EXERCISE DATA:
..........

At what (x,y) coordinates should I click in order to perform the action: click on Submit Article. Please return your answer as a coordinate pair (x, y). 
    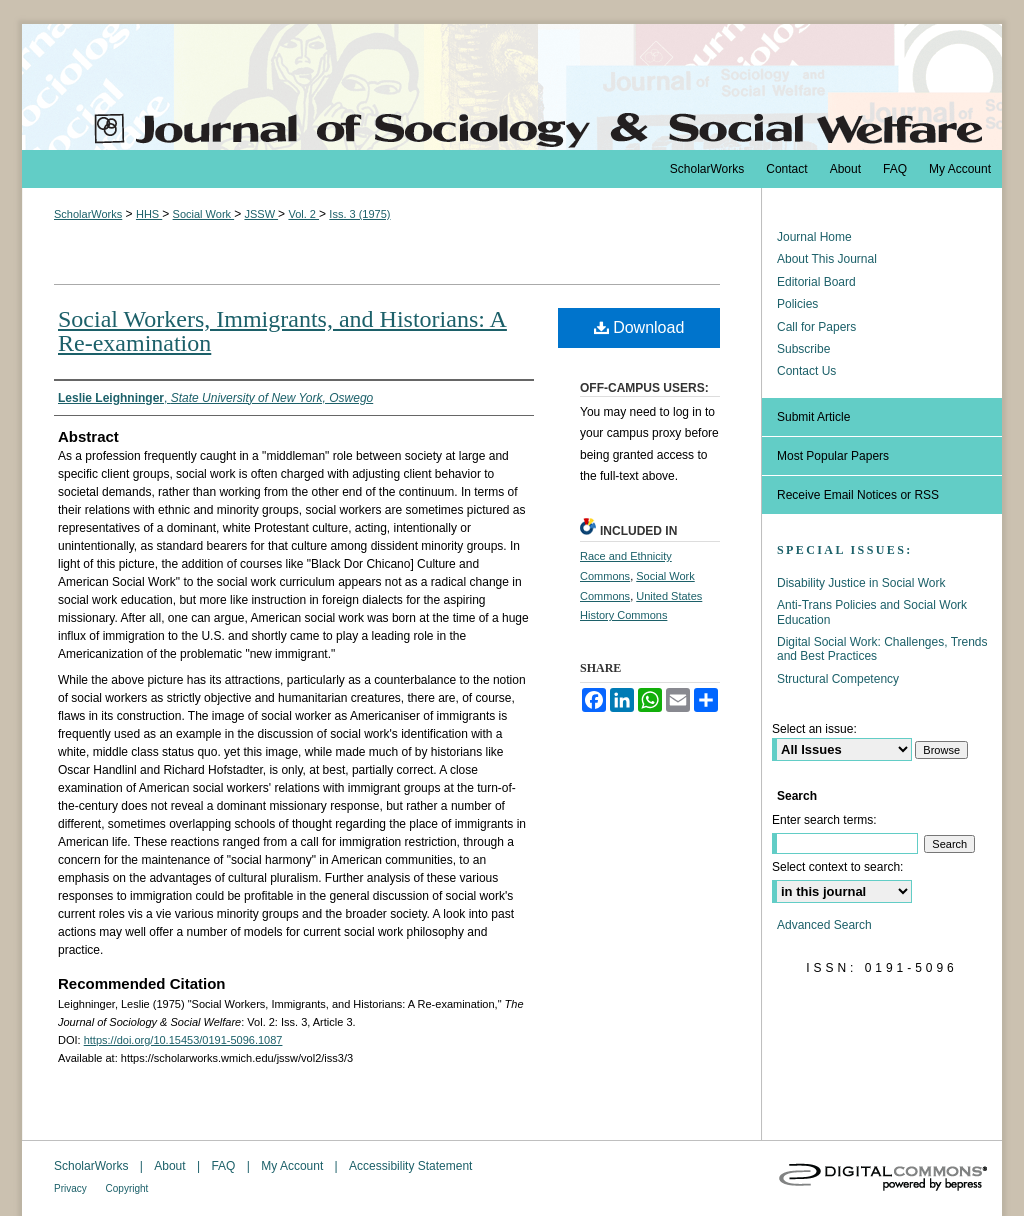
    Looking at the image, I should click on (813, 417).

..........

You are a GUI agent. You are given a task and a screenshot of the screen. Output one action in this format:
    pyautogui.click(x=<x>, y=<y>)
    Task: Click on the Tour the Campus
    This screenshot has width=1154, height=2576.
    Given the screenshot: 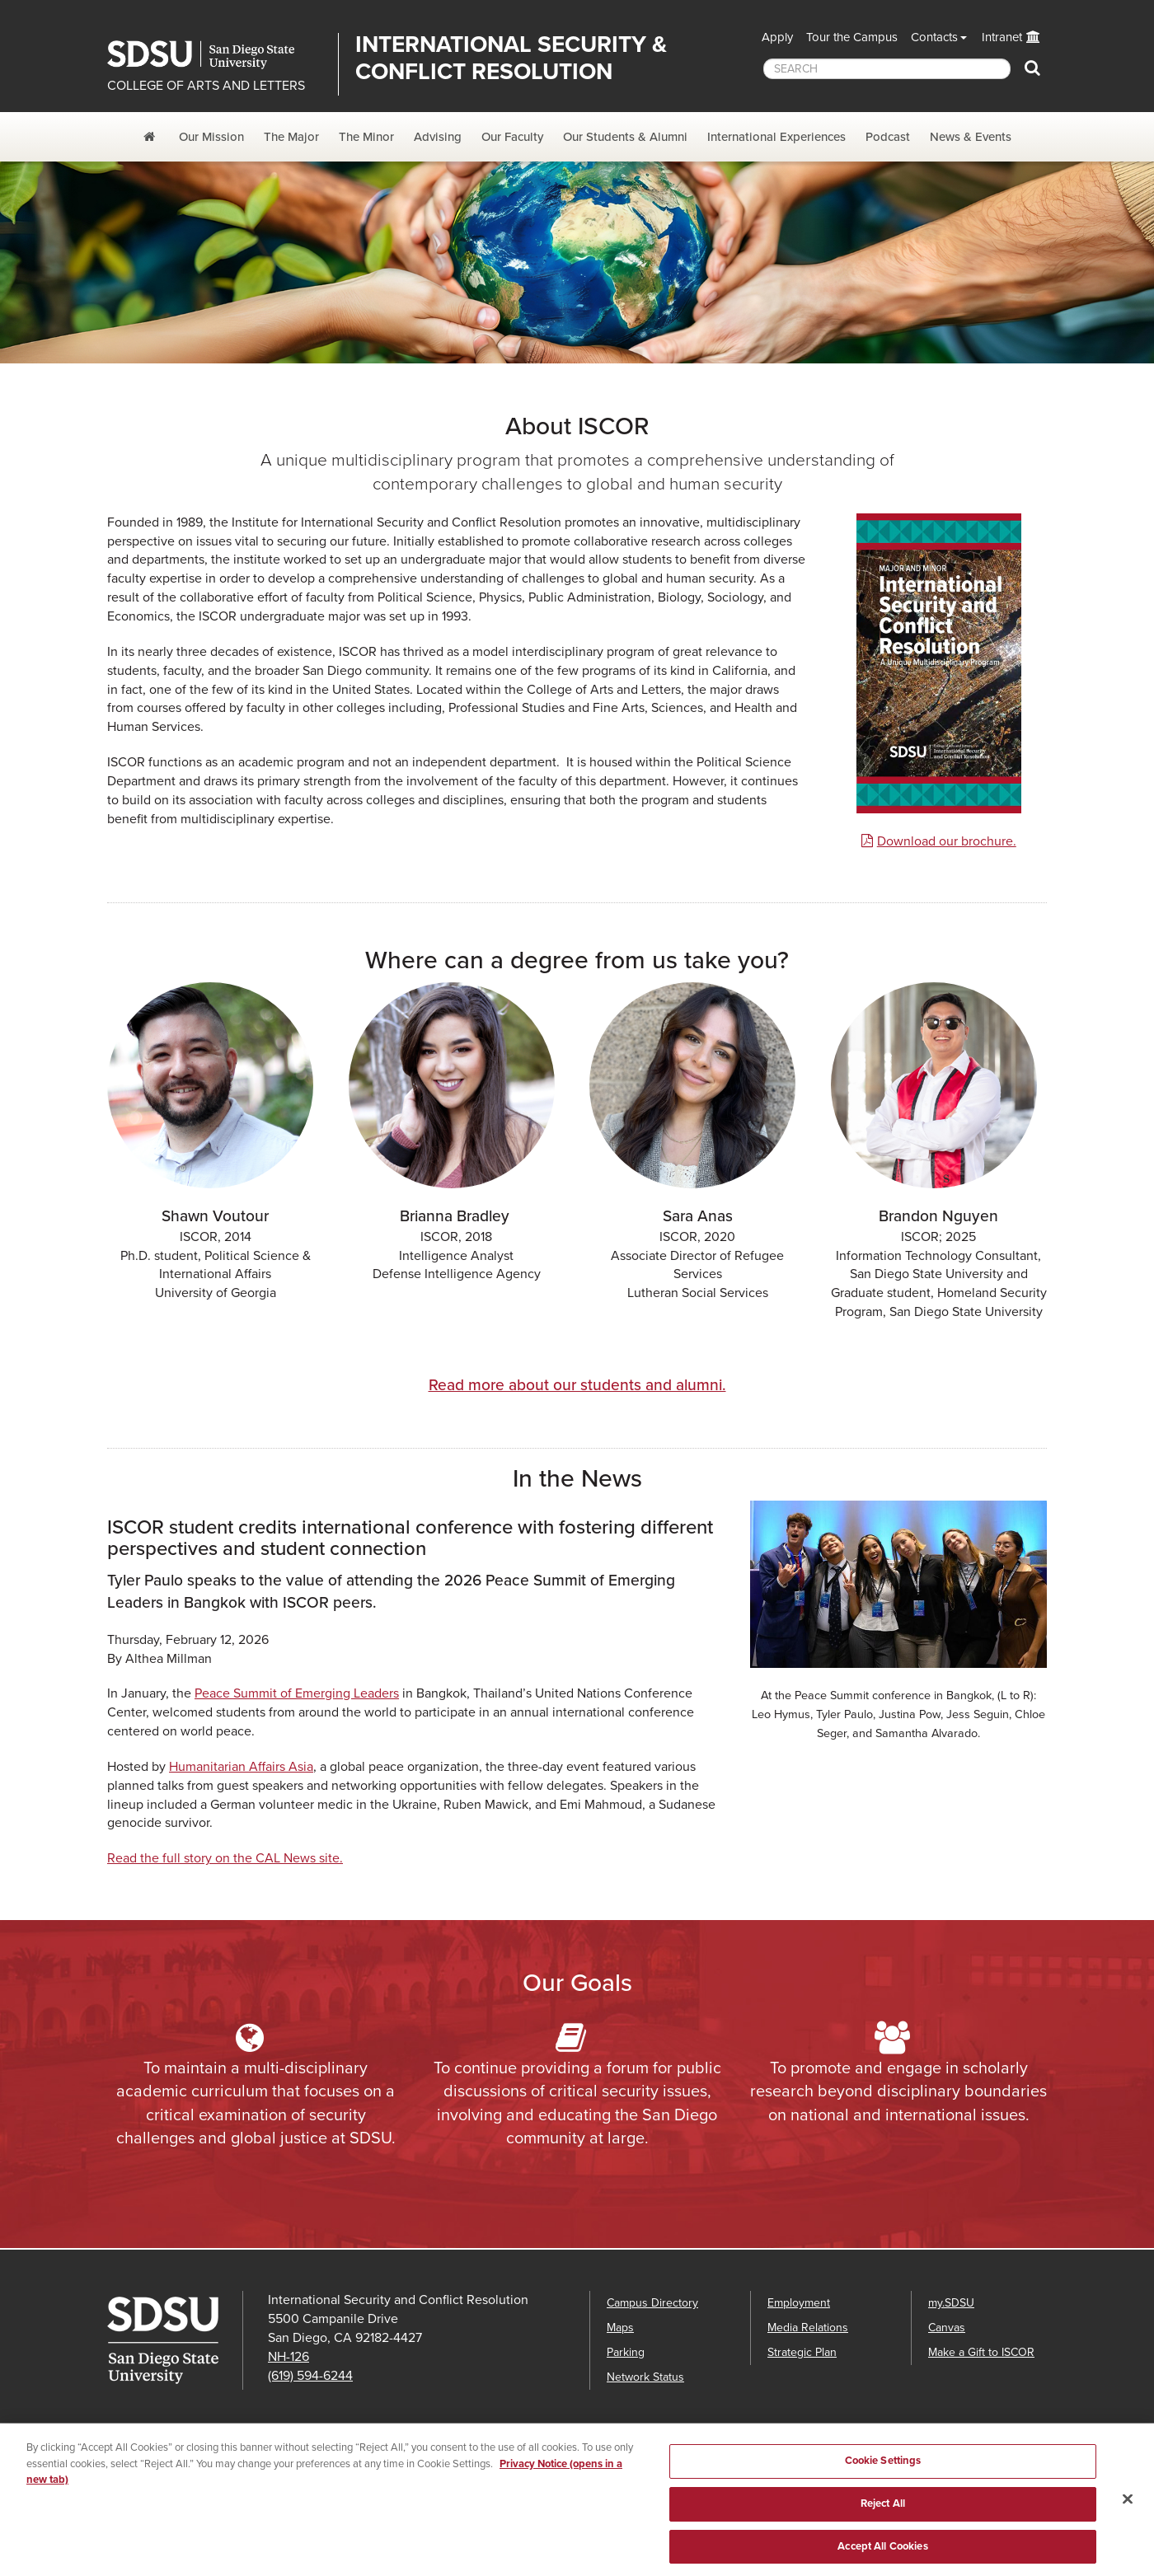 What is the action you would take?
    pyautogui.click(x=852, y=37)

..........

Would you retype the lines above from the one with "You are a GUI" down to the one with "This screenshot has", word for word, both ends included and no other lines?

You are a GUI agent. You are given a task and a screenshot of the screen. Output one action in this format:
    pyautogui.click(x=<x>, y=<y>)
    Task: Click on the Tour the Campus
    This screenshot has width=1154, height=2576.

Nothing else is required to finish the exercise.